* Required action *
For each line of the listing below that contains the string "Level", copy the line.

[Opening Records for the task section]

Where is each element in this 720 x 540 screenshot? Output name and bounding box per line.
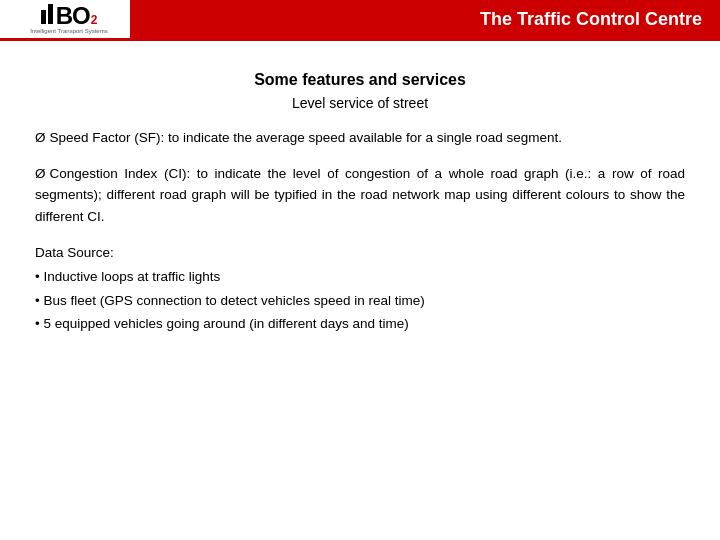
section-title: Some features and services — [35, 71, 685, 89]
datasource-block: Data Source: • Inductive loops at traffi… — [35, 241, 685, 336]
speed-factor-block: ØSpeed Factor (SF): to indicate the aver… — [35, 127, 685, 149]
congestion-index-block: ØCongestion Index (CI): to indicate the … — [35, 163, 685, 228]
section-subtitle: Level service of street — [35, 95, 685, 111]
main-content: Some features and services Level service… — [0, 41, 720, 356]
logo-bars — [41, 2, 55, 24]
logo-bar2 — [48, 4, 53, 24]
block1-text: Speed Factor (SF): to indicate the avera… — [50, 130, 563, 145]
block2-prefix: Ø — [35, 166, 46, 181]
datasource-item-2: • Bus fleet (GPS connection to detect ve… — [35, 289, 685, 313]
logo-area: BO 2 Intelligent Transport Systems — [0, 0, 130, 38]
header-bar: BO 2 Intelligent Transport Systems The T… — [0, 0, 720, 38]
logo-subscript: 2 — [91, 14, 98, 26]
datasource-header: Data Source: — [35, 241, 685, 265]
datasource-item-1: • Inductive loops at traffic lights — [35, 265, 685, 289]
logo-letters: BO — [56, 4, 90, 28]
header-title: The Traffic Control Centre — [480, 9, 702, 30]
block2-text: Congestion Index (CI): to indicate the l… — [35, 166, 685, 224]
datasource-item-3: • 5 equipped vehicles going around (in d… — [35, 312, 685, 336]
logo-bar1 — [41, 10, 46, 24]
block1-prefix: Ø — [35, 130, 46, 145]
logo-tagline: Intelligent Transport Systems — [30, 28, 107, 36]
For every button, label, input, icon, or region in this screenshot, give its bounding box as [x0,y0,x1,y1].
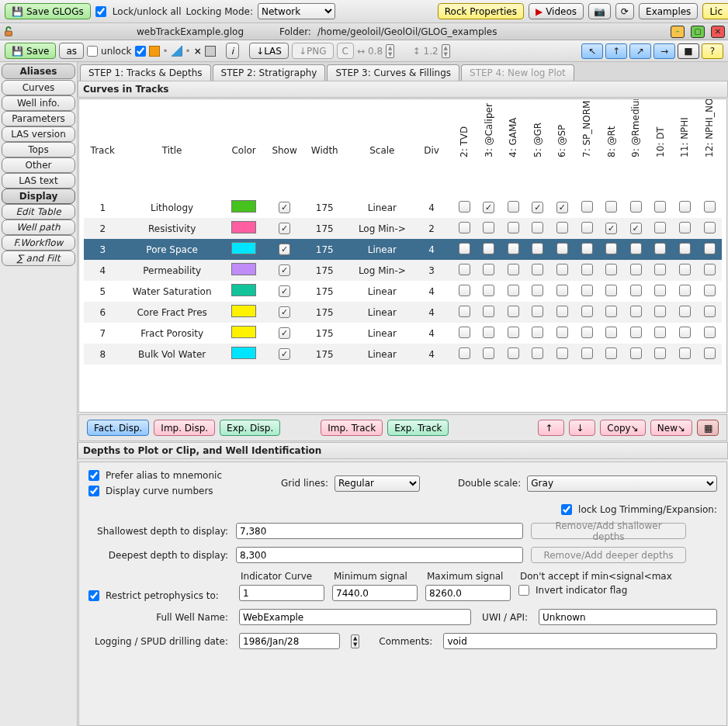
curve-checkbox[interactable] [459,285,470,296]
curve-checkbox[interactable] [508,327,519,338]
curve-checkbox[interactable] [508,285,519,296]
date-input[interactable] [239,633,340,649]
curve-checkbox[interactable] [459,347,470,359]
curve-checkbox[interactable] [704,327,716,338]
show-checkbox[interactable] [279,223,290,234]
curve-checkbox[interactable] [704,306,716,317]
export-las-button[interactable]: ↓LAS [249,43,289,59]
curve-checkbox[interactable] [679,243,691,254]
curve-checkbox[interactable] [679,285,691,296]
curve-checkbox[interactable] [605,327,617,338]
curve-checkbox[interactable] [459,264,470,275]
curve-checkbox[interactable] [508,347,519,359]
tab-step-2[interactable]: STEP 2: Stratigraphy [213,64,326,81]
tab-step-1[interactable]: STEP 1: Tracks & Depths [80,64,211,81]
curve-checkbox[interactable] [581,285,593,296]
shallowest-input[interactable] [236,523,523,539]
table-row[interactable]: 2Resistivity175Log Min->2 [84,218,722,239]
license-button[interactable]: Lic [702,3,728,19]
sidebar-item-curves[interactable]: Curves [2,80,75,95]
curve-checkbox[interactable] [581,327,593,338]
curve-checkbox[interactable] [581,347,593,359]
curve-checkbox[interactable] [556,306,568,317]
curve-checkbox[interactable] [532,243,543,254]
curve-checkbox[interactable] [679,327,691,338]
cell-color[interactable] [223,260,265,281]
cell-color[interactable] [223,218,265,239]
curve-checkbox[interactable] [630,264,642,275]
delete-button[interactable]: ▦ [697,420,719,436]
info-button[interactable]: i [226,43,239,59]
curve-checkbox[interactable] [459,243,470,254]
curve-checkbox[interactable] [654,264,666,275]
curve-checkbox[interactable] [483,222,494,233]
cell-color[interactable] [223,323,265,344]
curve-checkbox[interactable] [483,243,494,254]
date-spinner[interactable]: ▲▼ [351,634,359,648]
examples-button[interactable]: Examples [639,3,698,19]
curve-checkbox[interactable] [483,327,494,338]
well-name-input[interactable] [239,609,471,625]
nav-right-button[interactable]: → [653,43,675,59]
lock-unlock-all-checkbox[interactable] [95,6,106,17]
table-row[interactable]: 6Core Fract Pres175Linear4 [84,302,722,323]
width-spinner[interactable]: ▲▼ [386,44,394,58]
sidebar-item-display[interactable]: Display [2,188,75,204]
curve-checkbox[interactable] [556,285,568,296]
camera-button[interactable]: 📷 [588,3,611,19]
remove-add-deeper-button[interactable]: Remove/Add deeper depths [531,547,686,563]
videos-button[interactable]: ▶ Videos [529,3,584,19]
curve-checkbox[interactable] [556,327,568,338]
invert-flag-checkbox[interactable] [518,585,529,596]
curve-checkbox[interactable] [704,347,716,359]
show-checkbox[interactable] [279,327,290,339]
curve-checkbox[interactable] [581,201,593,213]
curve-checkbox[interactable] [704,201,716,213]
fact-disp-button[interactable]: Fact. Disp. [87,420,149,436]
curve-checkbox[interactable] [704,222,716,233]
restrict-checkbox[interactable] [88,590,99,601]
curve-checkbox[interactable] [508,222,519,233]
prefer-alias-checkbox[interactable] [88,470,99,481]
curve-checkbox[interactable] [556,222,568,233]
exp-track-button[interactable]: Exp. Track [387,420,449,436]
curve-checkbox[interactable] [605,223,617,234]
curve-checkbox[interactable] [483,347,494,359]
curve-checkbox[interactable] [704,285,716,296]
save-button[interactable]: 💾 Save [5,43,56,59]
toggle-orange-checkbox[interactable] [135,46,146,57]
sidebar-item-las-text[interactable]: LAS text [2,173,75,188]
display-curve-numbers-checkbox[interactable] [88,486,99,496]
nav-help-button[interactable]: ? [702,43,723,59]
curve-checkbox[interactable] [556,202,568,213]
curve-checkbox[interactable] [679,306,691,317]
indicator-curve-input[interactable] [239,585,324,601]
curve-checkbox[interactable] [654,347,666,359]
double-scale-select[interactable]: Gray [527,475,717,492]
curve-checkbox[interactable] [630,201,642,213]
curve-checkbox[interactable] [581,243,593,254]
sidebar-item-tops[interactable]: Tops [2,142,75,157]
locking-mode-select[interactable]: Network [258,3,335,19]
sidebar-item-well-info-[interactable]: Well info. [2,95,75,111]
deepest-input[interactable] [236,547,523,563]
sidebar-item-other[interactable]: Other [2,157,75,173]
nav-upright-button[interactable]: ↗ [629,43,651,59]
imp-track-button[interactable]: Imp. Track [321,420,383,436]
window-close-button[interactable]: ✕ [711,26,725,38]
nav-upleft-button[interactable]: ↖ [581,43,603,59]
min-signal-input[interactable] [332,585,418,601]
curve-checkbox[interactable] [654,285,666,296]
table-row[interactable]: 1Lithology175Linear4 [84,197,722,218]
rock-properties-button[interactable]: Rock Properties [438,3,524,19]
unlock-checkbox[interactable] [87,46,98,57]
curve-checkbox[interactable] [679,222,691,233]
curve-checkbox[interactable] [532,327,543,338]
curve-checkbox[interactable] [654,327,666,338]
curve-checkbox[interactable] [630,223,642,234]
move-down-button[interactable]: ↓ [569,420,595,436]
sidebar-item-parameters[interactable]: Parameters [2,111,75,126]
curve-checkbox[interactable] [605,243,617,254]
sidebar-item-las-version[interactable]: LAS version [2,126,75,142]
grid-lines-select[interactable]: Regular [335,475,420,492]
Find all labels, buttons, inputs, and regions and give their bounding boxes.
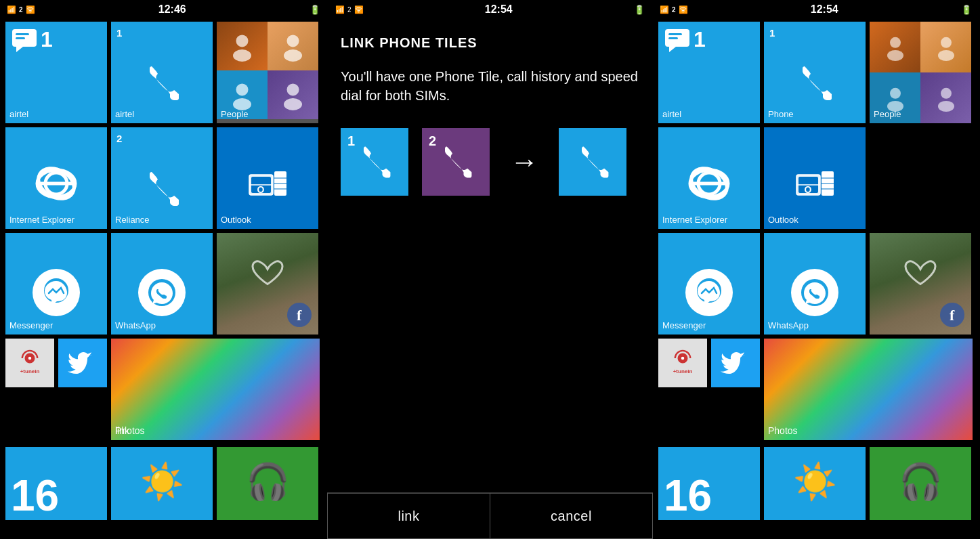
s2-tile-whatsapp[interactable]: WhatsApp	[764, 233, 866, 335]
tile-row-2: Internet Explorer 2 Reliance	[5, 127, 322, 229]
tile-music[interactable]: 🎧	[217, 447, 318, 520]
svg-point-4	[236, 35, 249, 47]
s2-tile-row-2: Internet Explorer O	[658, 127, 973, 229]
s2-phone-icon	[794, 63, 835, 104]
s2-tile-photos[interactable]: Photos	[764, 339, 973, 440]
tile-tunein[interactable]: +tunein	[5, 339, 54, 387]
signal-s2-2: 2	[672, 6, 676, 14]
link-button[interactable]: link	[327, 493, 490, 539]
tile-outlook[interactable]: O Outlook	[217, 127, 318, 229]
signal-icon-1: 📶	[7, 5, 16, 14]
svg-text:f: f	[950, 307, 955, 324]
s2-tile-messenger[interactable]: Messenger	[658, 233, 760, 335]
tile-weather[interactable]: ☀️	[111, 447, 213, 520]
cancel-button[interactable]: cancel	[490, 493, 653, 539]
signal-icon-2: 2	[19, 6, 23, 14]
tile-people[interactable]: People	[217, 22, 318, 123]
svg-rect-2	[16, 33, 29, 35]
dialog-screen: 📶 2 🛜 12:54 🔋 LINK PHONE TILES You'll ha…	[327, 0, 653, 539]
outlook-svg: O	[246, 165, 290, 209]
battery-1: 🔋	[310, 5, 320, 15]
reliance-label: Reliance	[111, 215, 213, 225]
dialog-buttons: link cancel	[327, 492, 653, 539]
s2-outlook-label: Outlook	[764, 215, 866, 225]
s2-airtel-msg-label: airtel	[658, 109, 760, 119]
s2-whatsapp-icon	[791, 269, 838, 316]
dialog-time: 12:54	[485, 3, 513, 16]
s2-tile-row-4: +tunein Photos	[658, 339, 973, 440]
s2-tile-ie[interactable]: Internet Explorer	[658, 127, 760, 229]
s2-people-content	[870, 22, 971, 123]
tile-ie[interactable]: Internet Explorer	[5, 127, 107, 229]
s2-ie-label: Internet Explorer	[658, 215, 760, 225]
tile-whatsapp[interactable]: WhatsApp	[111, 233, 213, 335]
s2-tile-music[interactable]: 🎧	[870, 447, 971, 520]
time-2: 12:54	[811, 3, 838, 16]
tunein-text: +tunein	[20, 368, 40, 374]
dialog-wifi: 🛜	[354, 5, 364, 14]
photos-text: Photos	[115, 425, 145, 436]
sim-result-tile	[559, 128, 626, 196]
tile-number16[interactable]: 16	[5, 447, 107, 520]
s2-tile-phone[interactable]: 1 Phone	[764, 22, 866, 123]
svg-point-9	[233, 98, 251, 110]
signal-s2-1: 📶	[660, 5, 669, 14]
tile-messenger[interactable]: Messenger	[5, 233, 107, 335]
s2-tile-number16[interactable]: 16	[658, 447, 760, 520]
svg-rect-3	[16, 37, 25, 39]
tile-reliance[interactable]: 2 Reliance	[111, 127, 213, 229]
svg-rect-35	[668, 37, 678, 39]
s2-ie-svg	[685, 160, 733, 207]
s2-phone-label: Phone	[764, 109, 866, 119]
person-icon-1	[227, 31, 257, 62]
ie-label: Internet Explorer	[5, 215, 107, 225]
s2-tile-twitter[interactable]	[711, 339, 760, 387]
tile-photos[interactable]: link Photos	[111, 339, 320, 440]
s2-weather-icon: ☀️	[793, 461, 837, 502]
s2-tile-row-5: 16 ☀️ 🎧	[658, 447, 973, 520]
airtel-phone-label: airtel	[111, 109, 213, 119]
sim-merge-visual: 1 2 →	[341, 128, 639, 196]
dialog-description: You'll have one Phone Tile, call history…	[341, 67, 639, 105]
svg-text:f: f	[297, 307, 302, 324]
svg-point-6	[287, 35, 299, 47]
person-icon-4	[278, 80, 308, 110]
s2-tile-tunein[interactable]: +tunein	[658, 339, 707, 387]
sim2-tile: 2	[422, 128, 490, 196]
tile-twitter[interactable]	[58, 339, 107, 387]
dialog-title: LINK PHONE TILES	[341, 35, 639, 51]
s2-tile-weather[interactable]: ☀️	[764, 447, 866, 520]
tile-airtel-phone[interactable]: 1 airtel	[111, 22, 213, 123]
s2-person-2	[933, 34, 960, 61]
dialog-signal-icons: 📶 2 🛜	[335, 5, 364, 14]
s2-number-16: 16	[664, 474, 712, 517]
tile-fb-photo[interactable]: f	[217, 233, 318, 335]
fb-icon: f	[286, 301, 313, 330]
s2-photos-text: Photos	[768, 425, 798, 436]
svg-point-37	[887, 50, 903, 61]
s2-tunein-svg	[669, 348, 696, 368]
svg-point-7	[284, 49, 302, 62]
wifi-icon-1: 🛜	[26, 5, 35, 14]
s2-tile-outlook[interactable]: O Outlook	[764, 127, 866, 229]
s2-tile-airtel-msg[interactable]: 1 airtel	[658, 22, 760, 123]
twitter-icon	[68, 346, 98, 376]
tunein-icon: +tunein	[5, 339, 54, 383]
s2-tile-row-1: 1 airtel 1 Phone	[658, 22, 973, 123]
person-icon-3	[227, 80, 257, 110]
airtel-badge-num: 1	[41, 27, 53, 52]
signal-icons-2: 📶 2 🛜	[660, 5, 688, 14]
sim1-phone-icon	[356, 144, 393, 181]
svg-text:O: O	[804, 184, 811, 195]
s2-twitter-icon	[721, 346, 750, 376]
airtel-msg-label: airtel	[5, 109, 107, 119]
messenger-svg	[39, 276, 73, 309]
tile-airtel-msg[interactable]: 1 airtel	[5, 22, 107, 123]
s2-heart-svg	[900, 256, 941, 290]
merge-arrow: →	[510, 146, 538, 178]
s2-whatsapp-label: WhatsApp	[764, 320, 866, 330]
fb-svg: f	[286, 301, 313, 328]
s2-tile-fb-photo[interactable]: f	[870, 233, 971, 335]
s2-tile-people[interactable]: People	[870, 22, 971, 123]
svg-point-5	[233, 49, 251, 62]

[Closing Records for the task section]

* Solution to the exercise *
section-subtitle: Level service of street — [35, 95, 685, 111]
main-content: Some features and services Level service… — [0, 41, 720, 356]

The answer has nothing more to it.